Secrets, deception and lies wreak havoc with Sofia's life. Coming back to London not only means dealing with her family but it means trying to find a place to fit within her family and social circle now that she's a married woman. Not only does she need to still deal with her family's high and demanding expectations but she needs to take back control of her own life, career and happiness. Ayisha has written a romantic comedy with a feisty modern narrator with many touching moments and laugh out loud segments. Sofia is a honest, down to earth character and everyone can relate to her naive wisdom.

Funny and smart, this book will have you wanting to hug Sofia as she soon realises that there might not be such a thing as a 'happy ending'. I'm really hoping for a third installment because I feel like Sofia's story isn't complete.

The Other Half of Happiness is available from your favourite bookshop.

I was sent a copy by the publisher.

Sunday, 14 May 2017

April's Book Adventures

Talk about let the side down in April - I only managed to read three books but one of those was a doorstopper of a book so that counts as two - can we can agree on that so I can feel better about only reading three.

Well... I have a really great excuse! I've been distracted with painting my kitchen. I normally stick to neutral colours but this time I went for a eggshell blue and I don't want to blow my own trumpet too much but the kitchen feels fresher. At the moment I don't want to rip out the cupboards so I've cleaned them down and the kitchen doesn't look as dull as it used too. I did rip a hole in the lino so I need to find some time to replace it or even investigate what's underneath.

I did finish redrafting one of my chapters, and now I only have three left! Three! But this current one is a complete mess and if I'm honest, I need to start from scratch. So the end is in sight but it's complicated...

Right, so what three books did I read? Some great ones! Oh, you want more details... well, here you go!



Moon Over Soho - Ben Aaronovitch
This is the second installment of the Rivers of London series. DC Grant is still investigating strange occurrences in London's back streets. He finds himself tangled up with mystical creatures and going head to head with evil. This is a fun novel, and Ben Aaronovitch really is the next Neil Gaiman.

The Other Half of Happiness - Ayisha Malik
This is a hilarious book as Sofia Khan continues her journey for happiness. In the previous book Sofia fell in love with the guy next door much to the disappointment of her Muslim family. Here, we see her battle for a happy ever after. Sofia is the Muslim version of Bridget Jones. I'm hoping for a third installment! A fuller review will be on my blog soon.

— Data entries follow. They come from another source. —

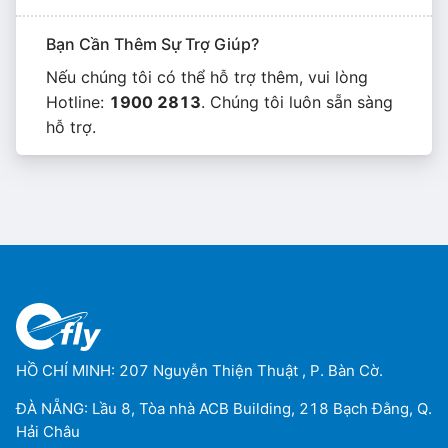
Bạn Cần Thêm Sự Trợ Giúp?
Nếu chúng tôi có thể hỗ trợ thêm, vui lòng
Hotline:
1900 2813
. Chúng tôi luôn sẵn sàng
hỗ trợ.
HỒ CHÍ MINH: 207 Nguyễn Thiện Thuật , P. Bàn Cờ.
ĐÀ NẴNG: Lầu 8, Tòa nhà ACB Building, 218 Bạch Đằng, Q.
Hải Châu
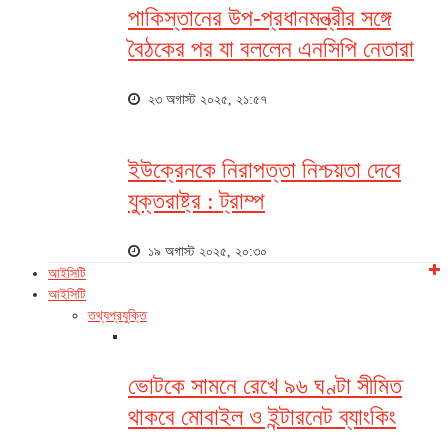
পাকিস্তানের উপ-প্রধানমন্ত্রীর সঙ্গে
বৈঠকের পর যা বললেন এনসিপি নেতারা
২৩ অগাস্ট ২০২৫, ২১:৫৭
ইউক্রেনকে নিরাপত্তা নিশ্চয়তা দেবে
যুক্তরাষ্ট্র : ট্রাম্প
১৯ অগাস্ট ২০২৫, ২০:৩০
আইসিটি
আইসিটি
তথ্যপ্রযুক্তি
ভোটকে সামনে রেখে ৯৬ ঘণ্টা সীমিত
থাকবে মোবাইল ও ইন্টারনেট ব্যাংকিং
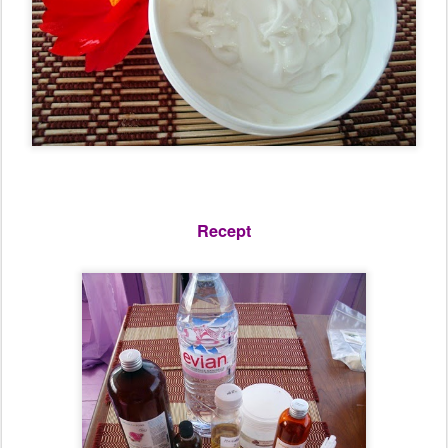
Recept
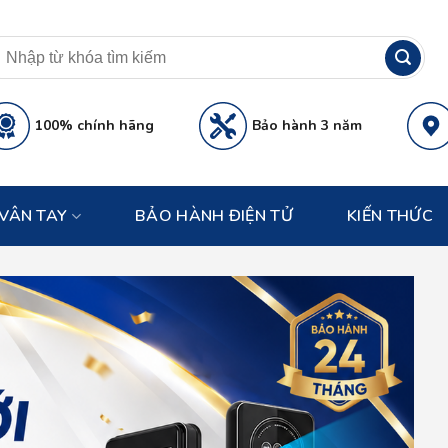
100% chính hãng
Bảo hành 3 năm
VÂN TAY
BẢO HÀNH ĐIỆN TỬ
KIẾN THỨC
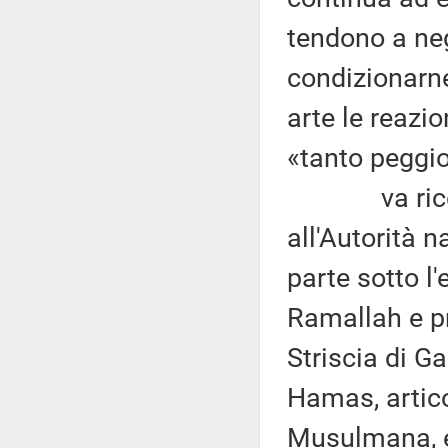
tendono a nega
condizionarn
arte le reazio
«tanto peggio
va ricordato
all'Autorità 
parte sotto l'
Ramallah e p
Striscia di G
Hamas, artico
Musulmana, e 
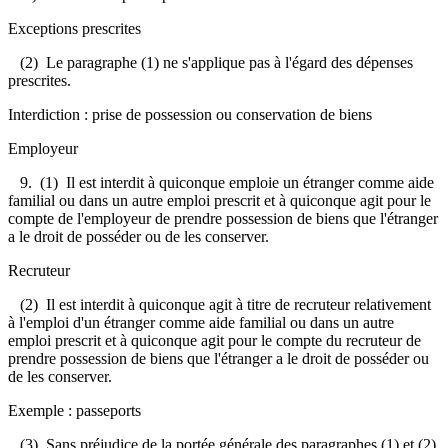
Exceptions prescrites
(2) Le paragraphe (1) ne s'applique pas à l'égard des dépenses
prescrites.
Interdiction : prise de possession ou conservation de biens
Employeur
9.
(1) Il est interdit à quiconque emploie un étranger comme aide
familial ou dans un autre emploi prescrit et à quiconque agit pour le
compte de l'employeur de prendre possession de biens que l'étranger
a le droit de posséder ou de les conserver.
Recruteur
(2) Il est interdit à quiconque agit à titre de recruteur relativement
à l'emploi d'un étranger comme aide familial ou dans un autre
emploi prescrit et à quiconque agit pour le compte du recruteur de
prendre possession de biens que l'étranger a le droit de posséder ou
de les conserver.
Exemple : passeports
(3) Sans préjudice de la portée générale des paragraphes (1) et (2),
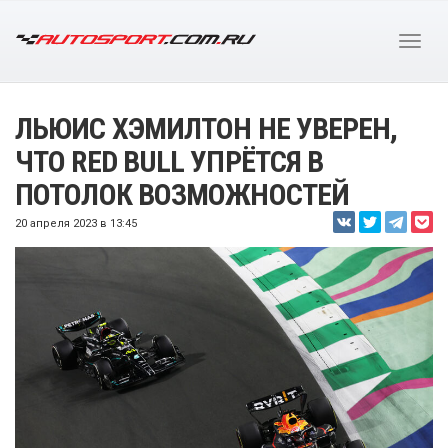
ЛЬЮИС ХЭМИЛТОН НЕ УВЕРЕН,
ЧТО RED BULL УПРЁТСЯ В
ПОТОЛОК ВОЗМОЖНОСТЕЙ
20 апреля 2023 в 13:45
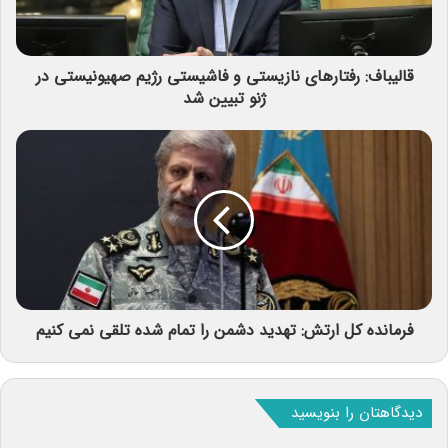
قالیباف: رفتارهای نازیستی و فاشیستی رژیم صهیونیستی در
ژنو تبیین شد
فرمانده کل ارتش: تهدید دشمن را تمام شده تلقی نمی کنیم
دیدگاهتان را بنویسید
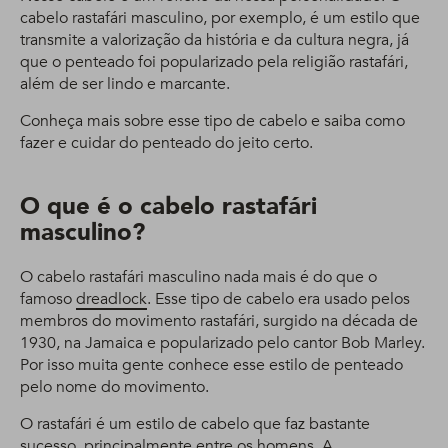
cabelo rastafári masculino, por exemplo, é um estilo que
transmite a valorização da história e da cultura negra, já
que o penteado foi popularizado pela religião rastafári,
além de ser lindo e marcante.
Conheça mais sobre esse tipo de cabelo e saiba como
fazer e cuidar do penteado do jeito certo.
O que é o cabelo rastafári
masculino?
O cabelo rastafári masculino nada mais é do que o
famoso
dreadlock
. Esse tipo de cabelo era usado pelos
membros do movimento rastafári, surgido na década de
1930, na Jamaica e popularizado pelo cantor Bob Marley.
Por isso muita gente conhece esse estilo de penteado
pelo nome do movimento.
O rastafári é um estilo de cabelo que faz bastante
sucesso, principalmente entre os homens. A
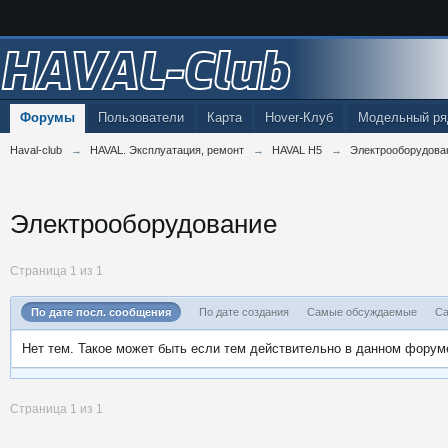
HAVAL-Club
Форумы
Пользователи
Карта
Hover-Клуб
Модельный ря
Haval-club
→
HAVAL. Эксплуатация, ремонт
→
HAVAL H5
→
Электрооборудова
Электрооборудование
Страница 1 из 1
По дате посл. сообщения
По дате создания
Самые обсуждаемые
Са
Нет тем. Такое может быть если тем действительно в данном форум
Страница 1 из 1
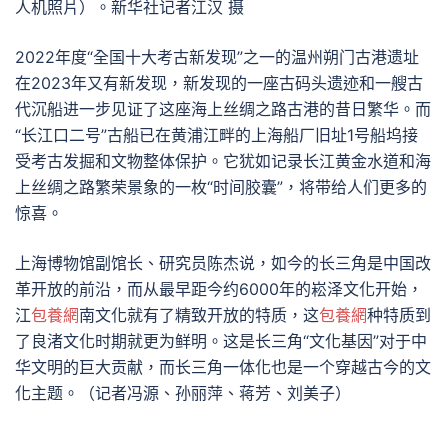
人机照片）。新华社记者江汉 摄
2022年度“全国十大考古新发现”之一的温州朔门古港遗址
在2023年又有新发现，新发现的一座古码头遗迹和一艘古
代沉船进一步见证了这座海上丝绸之路古港的昔日繁华。而
“长江口二号”古船已在黄浦江畔的上海船厂旧址1号船坞接
受考古发掘和文物整体保护。它犹如记录长江黄金水道和海
上丝绸之路繁荣景象的一枚“时间胶囊”，将带给人们更多的
惊喜。
上海博物馆副馆长、研究员陈杰说，如今的长三角是中国改
革开放的前沿，而从最早距今约6000年的崧泽文化开始，
江
包養網
南文化就有了精致开放的特质，这
包養網
种特质到
了良渚文化时期就更为鲜明。这是长三角“文化基因”对于中
华文明的巨大贡献，而长三角一体化也是一个穿越古今的文
化主题。（记者冯源、孙丽萍、蒋芳、刘美子）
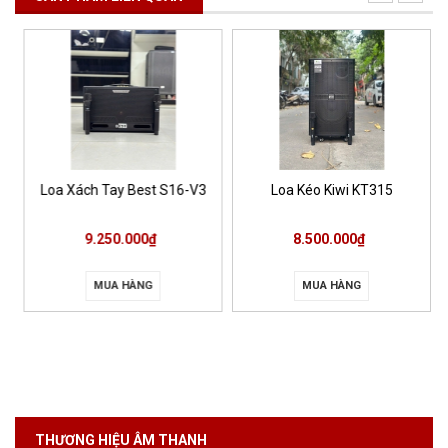
Loa Xách Tay Best S16-V3
Loa Kéo Kiwi KT315
9.250.000₫
8.500.000₫
MUA HÀNG
MUA HÀNG
THƯƠNG HIỆU ÂM THANH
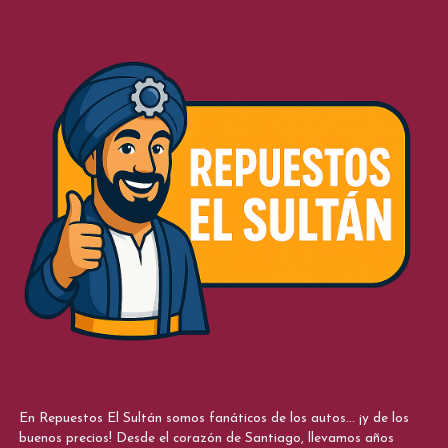
En Repuestos El Sultán somos fanáticos de los autos... ¡y de los
buenos precios! Desde el corazón de Santiago, llevamos años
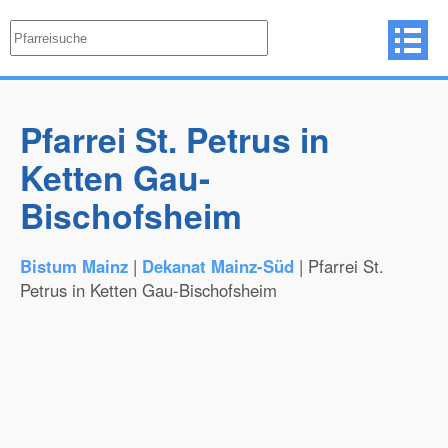
Pfarrei St. Petrus in
Ketten Gau-
Bischofsheim
Bistum Mainz
|
Dekanat Mainz-Süd
| Pfarrei St.
Petrus in Ketten Gau-Bischofsheim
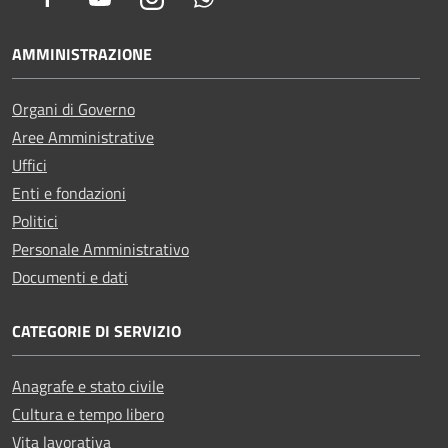
AMMINISTRAZIONE
Organi di Governo
Aree Amministrative
Uffici
Enti e fondazioni
Politici
Personale Amministrativo
Documenti e dati
CATEGORIE DI SERVIZIO
Anagrafe e stato civile
Cultura e tempo libero
Vita lavorativa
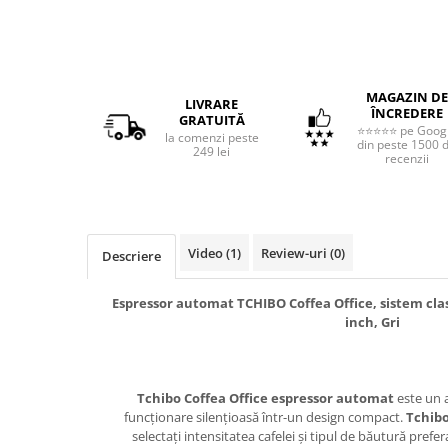
MAGAZIN DE
LIVRARE
ÎNCREDERE
GRATUITĂ
⭐⭐⭐⭐⭐ pe Goog
la comenzi peste
din peste 1500 
249 lei
recenzii
Video
(1)
Review-uri
(0)
Descriere
Espressor automat TCHIBO Coffea Office, sistem clasi
inch, Gri
Tchibo Coffea Office espressor automat
este un 
funcționare silențioasă într-un design compact.
Tchibo
selectați intensitatea cafelei și tipul de băutură prefer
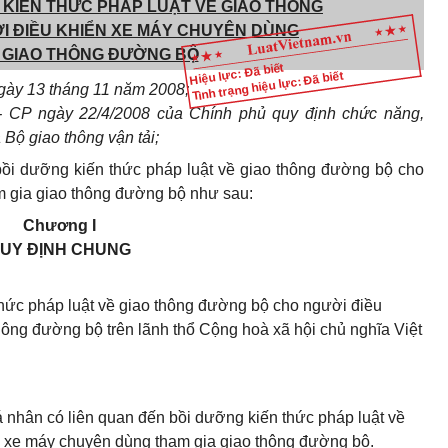
 KIẾN THỨC PHÁP LUẬT VỀ GIAO THÔNG
 ĐIỀU KHIỂN XE MÁY CHUYÊN DÙNG
 GIAO THÔNG ĐƯỜNG BỘ
Hiệu lực: Đã biết
Tình trạng hiệu lực: Đã biết
gày 13 tháng 11 năm 2008;
- CP ngày 22/4/2008 của Chính phủ quy định chức năng,
Bộ giao thông vận tải;
bồi dưỡng kiến thức pháp luật về giao thông đường bộ cho
m gia giao thông đường bộ như sau:
Chương I
UY ĐỊNH CHUNG
thức pháp luật về giao thông đường bộ cho người điều
ông đường bộ trên lãnh thổ Cộng hoà xã hội chủ nghĩa Việt
á nhân có liên quan đến bồi dưỡng kiến thức pháp luật về
 xe máy chuyên dùng tham gia giao thông đường bộ.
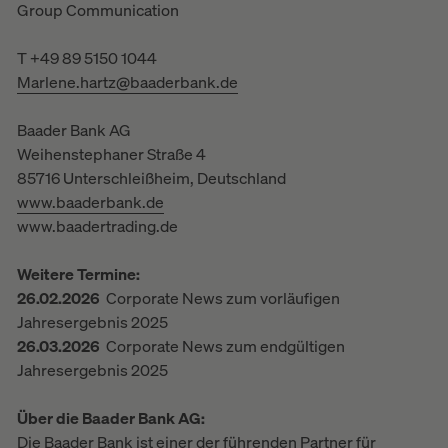
Group Communication
T +49 89 5150 1044
Marlene.hartz@baaderbank.de
Baader Bank AG
Weihenstephaner Straße 4
85716 Unterschleißheim, Deutschland
www.baaderbank.de
www.baadertrading.de
Weitere Termine:
26.02.2026
Corporate News zum vorläufigen
Jahresergebnis 2025
26.03.2026
Corporate News zum endgültigen
Jahresergebnis 2025
Über die Baader Bank AG:
Die Baader Bank ist einer der führenden Partner für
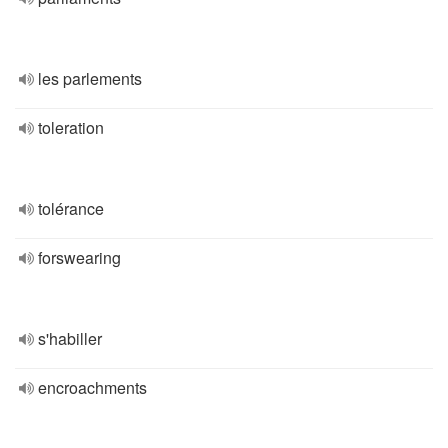
les parlements
toleration
tolérance
forswearing
s'habiller
encroachments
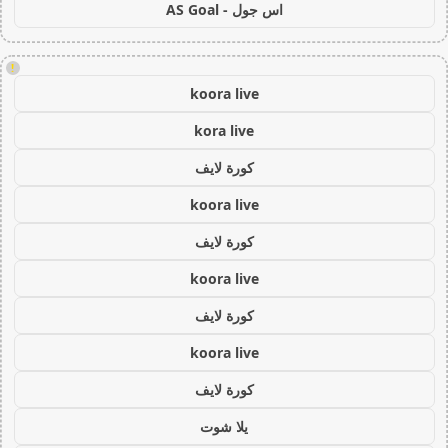
اس جول - AS Goal
!
koora live
kora live
كورة لايف
koora live
كورة لايف
koora live
كورة لايف
koora live
كورة لايف
يلا شوت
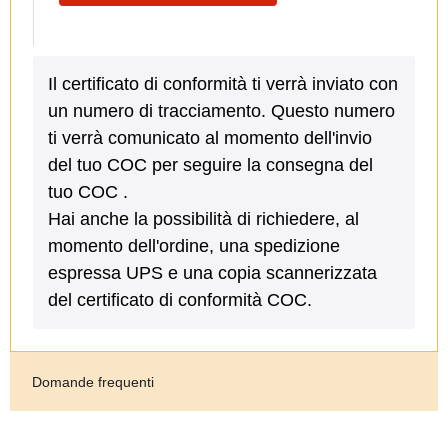
Il certificato di conformità ti verrà inviato con
un numero di tracciamento. Questo numero
ti verrà comunicato al momento dell'invio
del tuo COC per seguire la consegna del
tuo COC .
Hai anche la possibilità di richiedere, al
momento dell'ordine, una spedizione
espressa UPS e una copia scannerizzata
del certificato di conformità COC.
Domande frequenti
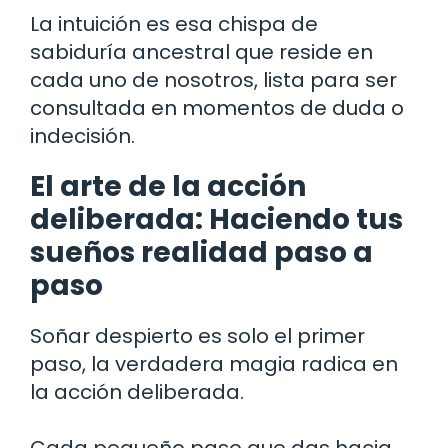
La intuición es esa chispa de
sabiduría ancestral que reside en
cada uno de nosotros, lista para ser
consultada en momentos de duda o
indecisión.
El arte de la acción
deliberada: Haciendo tus
sueños realidad paso a
paso
Soñar despierto es solo el primer
paso, la verdadera magia radica en
la acción deliberada.
Cada pequeño paso que das hacia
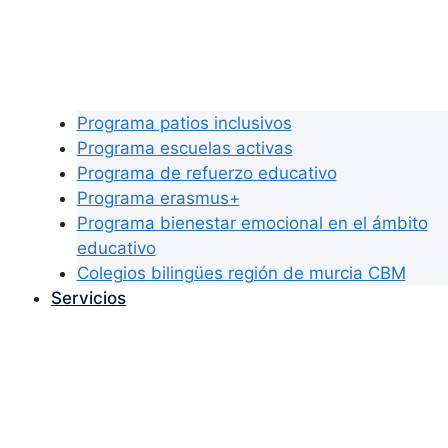
Programa patios inclusivos
Programa escuelas activas
Programa de refuerzo educativo
Programa erasmus+
Programa bienestar emocional en el ámbito
educativo
Colegios bilingües región de murcia CBM
Servicios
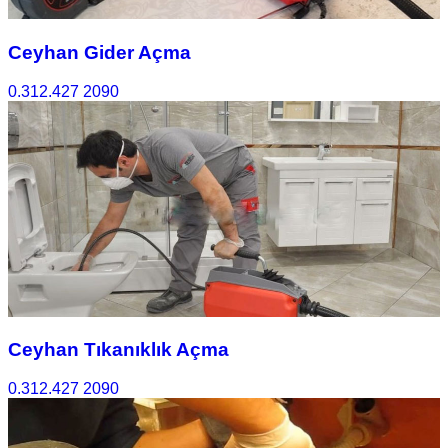
Ceyhan Gider Açma
0.312.427 2090
Ceyhan Tıkanıklık Açma
0.312.427 2090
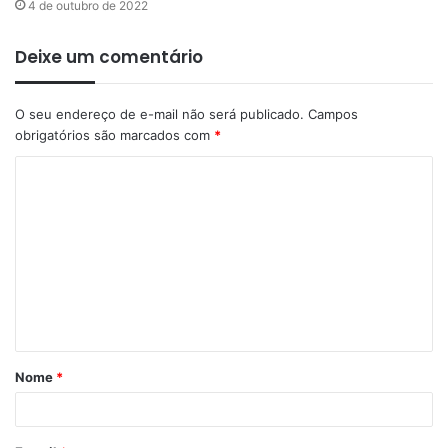
4 de outubro de 2022
Deixe um comentário
O seu endereço de e-mail não será publicado.
Campos
obrigatórios são marcados com
*
Nome
*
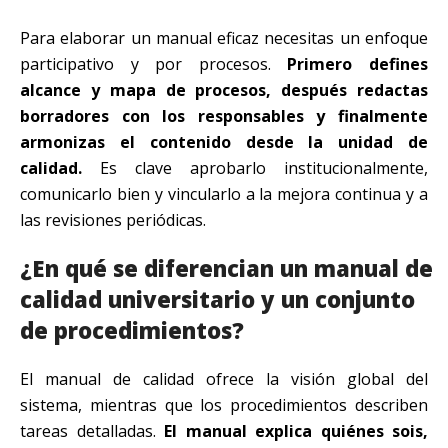
Para elaborar un manual eficaz necesitas un enfoque
participativo y por procesos.
Primero defines
alcance y mapa de procesos, después redactas
borradores con los responsables y finalmente
armonizas el contenido desde la unidad de
calidad.
Es clave aprobarlo institucionalmente,
comunicarlo bien y vincularlo a la mejora continua y a
las revisiones periódicas.
¿En qué se diferencian un manual de
calidad universitario y un conjunto
de procedimientos?
El manual de calidad ofrece la visión global del
sistema, mientras que los procedimientos describen
tareas detalladas.
El manual explica quiénes sois,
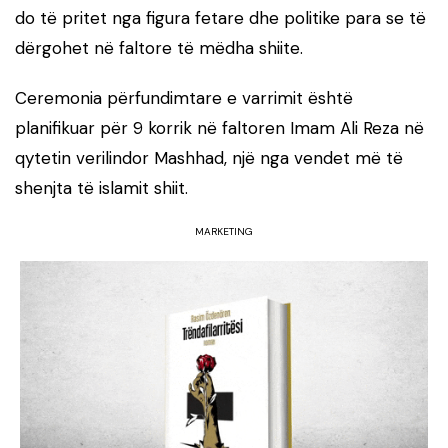
do të pritet nga figura fetare dhe politike para se të
dërgohet në faltore të mëdha shiite.
Ceremonia përfundimtare e varrimit është
planifikuar për 9 korrik në faltoren Imam Ali Reza në
qytetin verilindor Mashhad, një nga vendet më të
shenjta të islamit shiit.
MARKETING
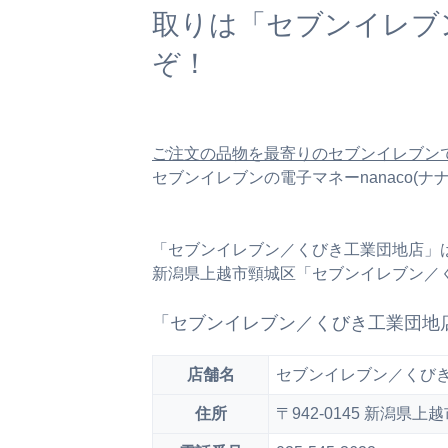
取りは「セブンイレブ
ぞ！
ご注文の品物を最寄りのセブンイレブン
セブンイレブンの電子マネーnanaco(
「セブンイレブン／くびき工業団地店」
新潟県上越市頸城区「セブンイレブン／
「セブンイレブン／くびき工業団地
店舗名
セブンイレブン／くび
住所
〒942-0145 新潟県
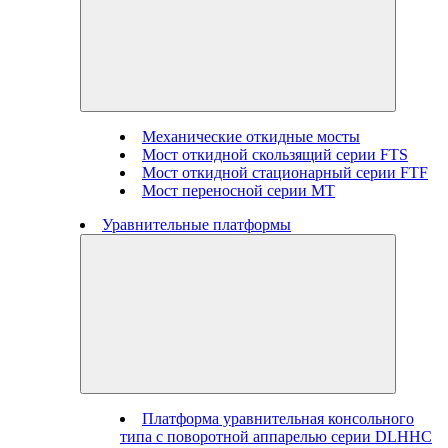
Механические откидные мосты
Мост откидной скользящий серии FTS
Мост откидной стационарный серии FTF
Мост переносной серии MT
Уравнительные платформы
Платформа уравнительная консольного
типа с поворотной аппарелью серии DLHHC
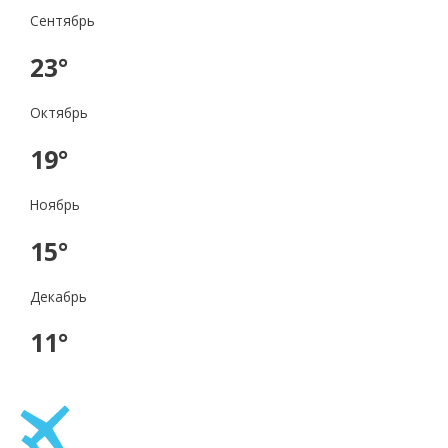
Сентябрь
23°
Октябрь
19°
Ноябрь
15°
Декабрь
11°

The Truth About the Harry Quebert Affair - Joel Dicker
Sometimes you want a long, long read which pulls you into a complex story, and this book delivers this. This thriller follows Marcus as he tries to prove his old professor is innocent of murder as well struggle with writer's block and the demands of fame. There are so many twists and turns in this story, and the writing is sharp and addictive. I really liked the way writing is compared to boxing and it wasn't something I considered before (I thought boxing was punch, punch, punch and then the opponent falls over - don't roll your eyes - I know differently now - we all have wrong impressions about professions - how many of us think writers just write, write, write and then get published).

"Writing a book is like loving someone. It can be very painful."

"You should prepare for you writing as you prepare for a boxing match... In the days leading up to the fight, you should be training at only seventy per cent so the rage that explodes on the day of the match has been allowed to slowly simmer and rise within you."